Ultimately I believe we need to assess the cost, per user, per year, to deliver a secure, productive endpoint. We should include the cost of IT personnel to deploy and manage the desktop, apps and endpoint security tools, and to remediate when an attacker succeeds. We should include the cost of user-downtime during remediation and the cost of all network appliances, servers and databases. We need to measure UX in a consistent way, with real workloads, and get real user input.
Ideally our criteria should allow us to trade off architectures. For example: We could ask whether users would be more productive and secure with a better PC and robust endpoint security that protects them no matter what they click on, or on a cheaper device with an EVC solution that doesn’t stop attacks, and that requires remediation whenever it is attacked. Ultimately, I believe, the criteria should also allow us to also account for the millions of dollars spent on proxies, network IDSs, storage and servers that play a role in endpoint security, and question their utility in the face of new endpoint solutions.

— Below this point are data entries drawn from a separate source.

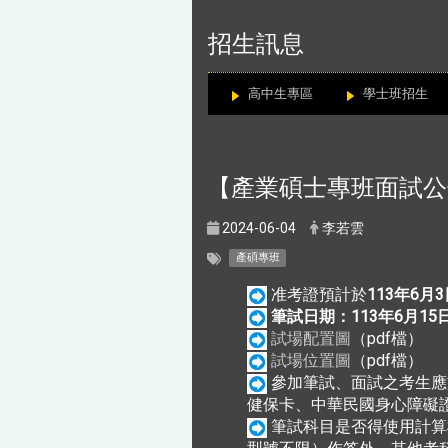
:::
招生訊息
高中生專區
學士班招生
【產業碩士專班面試公
2024-06-04
李若雲
產碩專班
准考證預計於
113年6月3
筆試日期：113年6月15
試場配置圖
（pdf檔）
試場位置圖
（pdf檔）
參加筆試、面試之考生應
健保卡、中華民國身心障礙
筆試科目是否得使用計算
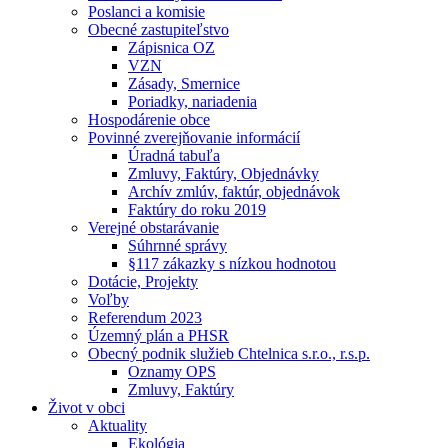
Poslanci a komisie
Obecné zastupiteľstvo
Zápisnica OZ
VZN
Zásady, Smernice
Poriadky, nariadenia
Hospodárenie obce
Povinné zverejňovanie informácií
Úradná tabuľa
Zmluvy, Faktúry, Objednávky
Archív zmlúv, faktúr, objednávok
Faktúry do roku 2019
Verejné obstarávanie
Súhrnné správy
§117 zákazky s nízkou hodnotou
Dotácie, Projekty
Voľby
Referendum 2023
Územný plán a PHSR
Obecný podnik služieb Chtelnica s.r.o., r.s.p.
Oznamy OPS
Zmluvy, Faktúry
Život v obci
Aktuality
Ekológia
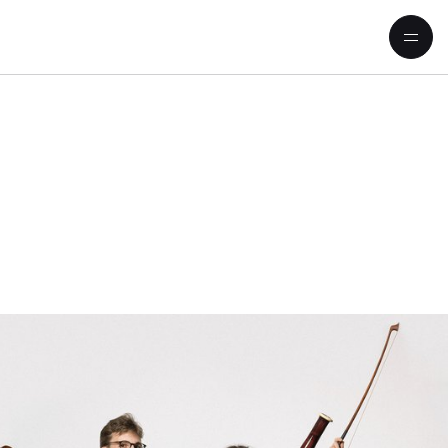
mal!«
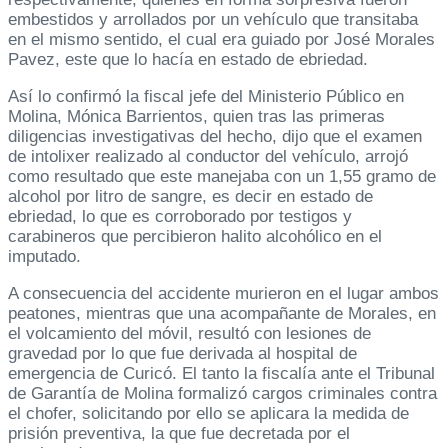
embestidos y arrollados por un vehículo que transitaba
en el mismo sentido, el cual era guiado por José Morales
Pavez, este que lo hacía en estado de ebriedad.
Así lo confirmó la fiscal jefe del Ministerio Público en
Molina, Mónica Barrientos, quien tras las primeras
diligencias investigativas del hecho, dijo que el examen
de intolixer realizado al conductor del vehículo, arrojó
como resultado que este manejaba con un 1,55 gramo de
alcohol por litro de sangre, es decir en estado de
ebriedad, lo que es corroborado por testigos y
carabineros que percibieron halito alcohólico en el
imputado.
A consecuencia del accidente murieron en el lugar ambos
peatones, mientras que una acompañante de Morales, en
el volcamiento del móvil, resultó con lesiones de
gravedad por lo que fue derivada al hospital de
emergencia de Curicó. El tanto la fiscalía ante el Tribunal
de Garantía de Molina formalizó cargos criminales contra
el chofer, solicitando por ello se aplicara la medida de
prisión preventiva, la que fue decretada por el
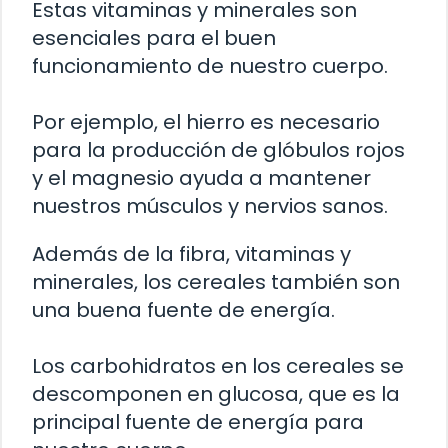
Estas vitaminas y minerales son
esenciales para el buen
funcionamiento de nuestro cuerpo.
Por ejemplo, el hierro es necesario
para la producción de glóbulos rojos
y el magnesio ayuda a mantener
nuestros músculos y nervios sanos.
Además de la fibra, vitaminas y
minerales, los cereales también son
una buena fuente de energía.
Los carbohidratos en los cereales se
descomponen en glucosa, que es la
principal fuente de energía para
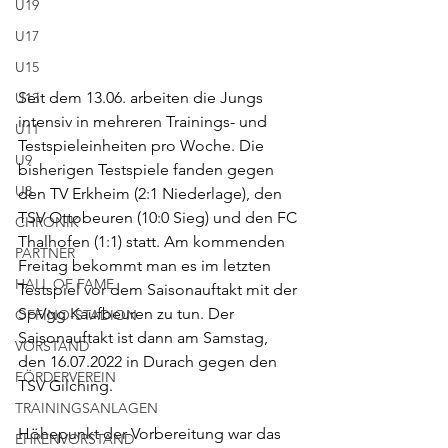
U19
U17
U15
Seit dem 13.06. arbeiten die Jungs 
U13
intensiv in mehreren Trainings- und 
U11
Testspieleinheiten pro Woche. Die 
U9
bisherigen Testspiele fanden gegen 
U8
den TV Erkheim (2:1 Niederlage), den 
TSV Ottobeuren (10:0 Sieg) und den FC 
CHRONIK
Thalhofen (1:1) statt. Am kommenden 
PARTNER
Freitag bekommt man es im letzten 
HALL OF FAME
Testspiel vor dem Saisonauftakt mit der 
SpVgg Kaufbeuren zu tun. Der 
OFFINO-STADION
Saisonauftakt ist dann am Samstag, 
VORSTAND
den 16.07.2022 in Durach gegen den 
FÖRDERVEREIN
TSV Gilching. 
TRAININGSANLAGEN
Höhepunkt der Vorbereitung war das 
EHRENVORSTAND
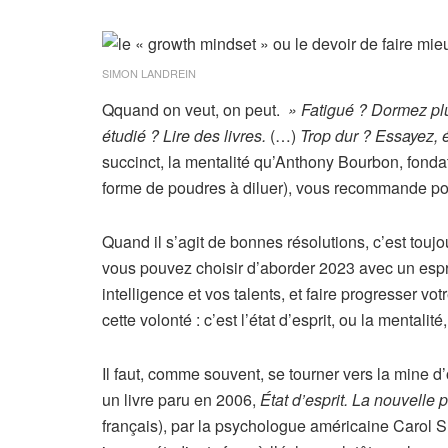
SIMON LANDREIN
Q
quand on veut, on peut.
» Fatigué ? Dormez plus
étudié ? Lire des livres.
(…)
Trop dur ? Essayez,
succinct, la mentalité qu’Anthony Bourbon, fonda
forme de poudres à diluer), vous recommande pour
Quand il s’agit de bonnes résolutions, c’est toujo
vous pouvez choisir d’aborder 2023 avec un espri
intelligence et vos talents, et faire progresser v
cette volonté : c’est l’état d’esprit, ou la mentalit
Il faut, comme souvent, se tourner vers la mine 
un livre paru en 2006,
État d’esprit. La nouvelle
français), par la psychologue américaine Carol S.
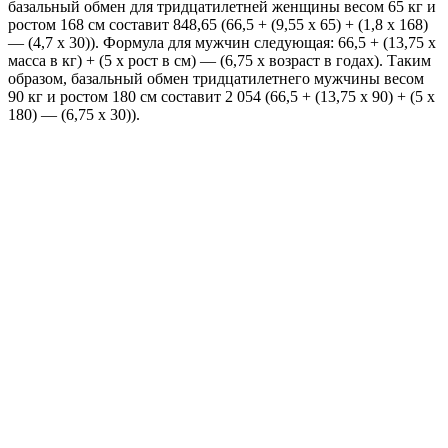
базальный обмен для тридцатилетней женщины весом 65 кг и
ростом 168 см составит 848,65 (66,5 + (9,55 x 65) + (1,8 x 168)
— (4,7 x 30)). Формула для мужчин следующая: 66,5 + (13,75 x
масса в кг) + (5 x рост в см) — (6,75 x возраст в годах). Таким
образом, базальный обмен тридцатилетнего мужчины весом
90 кг и ростом 180 см составит 2 054 (66,5 + (13,75 x 90) + (5 x
180) — (6,75 x 30)).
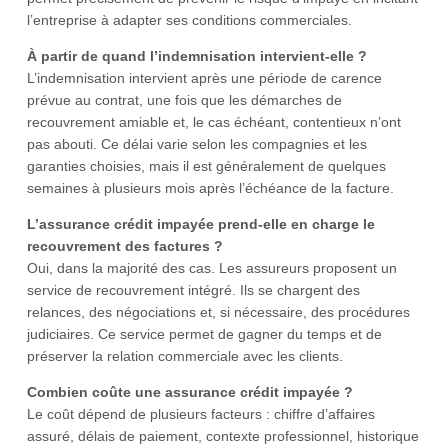
l’entreprise à adapter ses conditions commerciales.
À partir de quand l’indemnisation intervient-elle ?
L’indemnisation intervient après une période de carence
prévue au contrat, une fois que les démarches de
recouvrement amiable et, le cas échéant, contentieux n’ont
pas abouti. Ce délai varie selon les compagnies et les
garanties choisies, mais il est généralement de quelques
semaines à plusieurs mois après l’échéance de la facture.
L’assurance crédit impayée prend-elle en charge le
recouvrement des factures ?
Oui, dans la majorité des cas. Les assureurs proposent un
service de recouvrement intégré. Ils se chargent des
relances, des négociations et, si nécessaire, des procédures
judiciaires. Ce service permet de gagner du temps et de
préserver la relation commerciale avec les clients.
Combien coûte une assurance crédit impayée ?
Le coût dépend de plusieurs facteurs : chiffre d’affaires
assuré, délais de paiement, contexte professionnel, historique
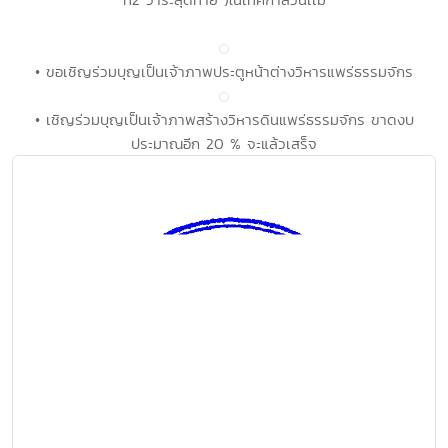
• ขอเชิญร่วมบุญเป็นเจ้าภาพประตูหน้าต่างวิหารแพร่ธรรมจักร
• เชิญร่วมบุญเป็นเจ้าภาพสร้างวิหารดินแพร่ธรรมจักร ขาดงบ
ประมาณอีก 20 % จะแล้วเสร็จ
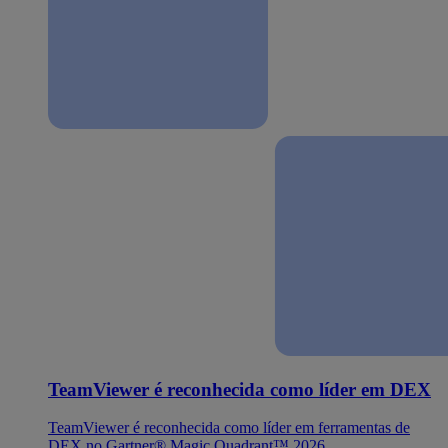
TeamViewer é reconhecida como líder em DEX
TeamViewer é reconhecida como líder em ferramentas de
DEX no Gartner® Magic Quadrant™ 2026.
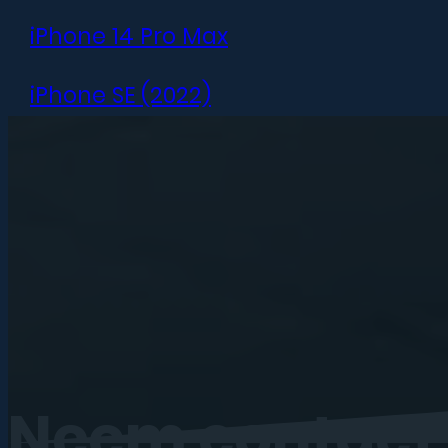
iPhone 14 Pro Max
iPhone SE (2022)
iPhone 13 mini
iPhone 13
iPhone 13 Pro
iPhone 13 Pro Max
iPhone 12 mini
Neem
contact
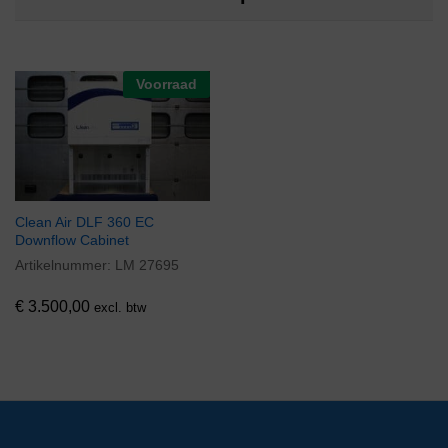
Voorraad
Clean Air DLF 360 EC
Downflow Cabinet
Artikelnummer:
LM 27695
€
3.500,00
excl. btw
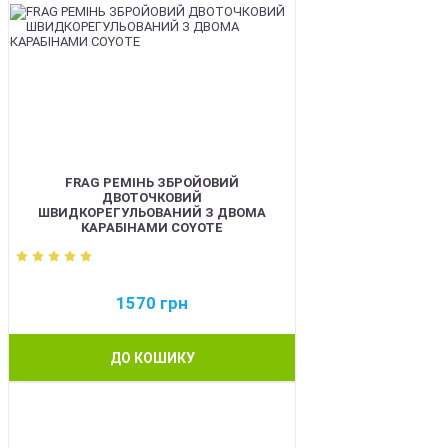
FRAG РЕМІНЬ ЗБРОЙОВИЙ
ДВОТОЧКОВИЙ
ШВИДКОРЕГУЛЬОВАНИЙ З ДВОМА
КАРАБІНАМИ COYOTE
1570
грн
ДО КОШИКУ
BEST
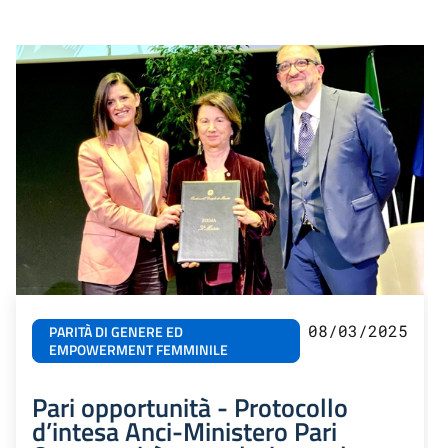
08/03/2025
PARITÀ DI GENERE ED
EMPOWERMENT FEMMINILE
Pari opportunità - Protocollo
d’intesa Anci-Ministero Pari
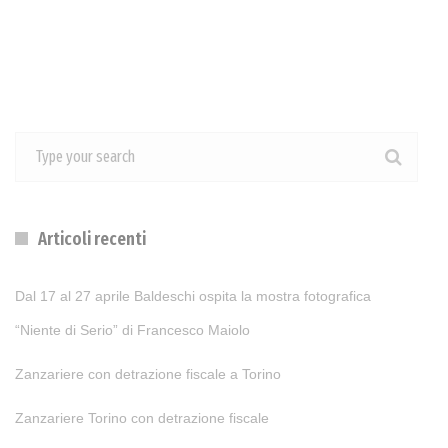
Articoli recenti
Dal 17 al 27 aprile Baldeschi ospita la mostra fotografica
“Niente di Serio” di Francesco Maiolo
Zanzariere con detrazione fiscale a Torino
Zanzariere Torino con detrazione fiscale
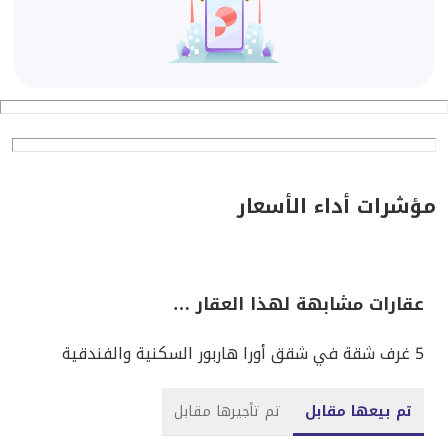
مؤشرات أداء الأسعار
عقارات مشابهة لهذا العقار …
5 غرف شقة في شقق أورا هاربور السكنية والفندقية
تم بيعها مقابل
تم تأجيرها مقابل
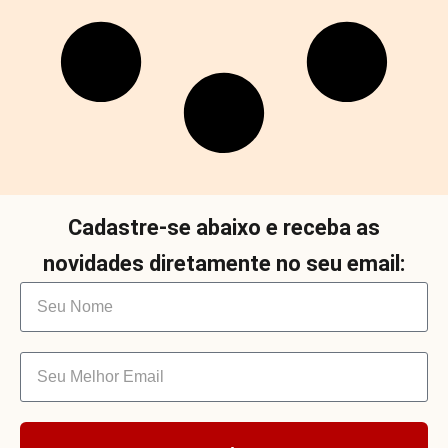
Cadastre-se abaixo e receba as
novidades diretamente no seu email:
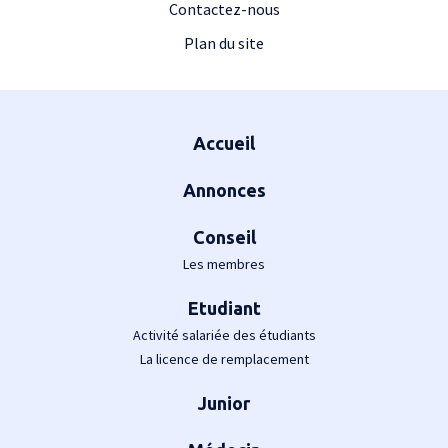
Contactez-nous
Plan du site
Plan du site
Accueil
Annonces
Conseil
Les membres
Etudiant
Activité salariée des étudiants
La licence de remplacement
Junior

In summary, Rick has done us a favor by calling out the vendor ecosystem for its use of meaningless epithets, I am optimistic the security industry can become more thoughtful to engage in meaningful discussion. I fear, however, that we will have no choice but to continue to use them until there is a decent way to empirically measure our claims. I welcome the opportunity to work together to develop a robust set of metrics that will cut through the nonsense of vendor marketing – I have many more thoughts on the topic.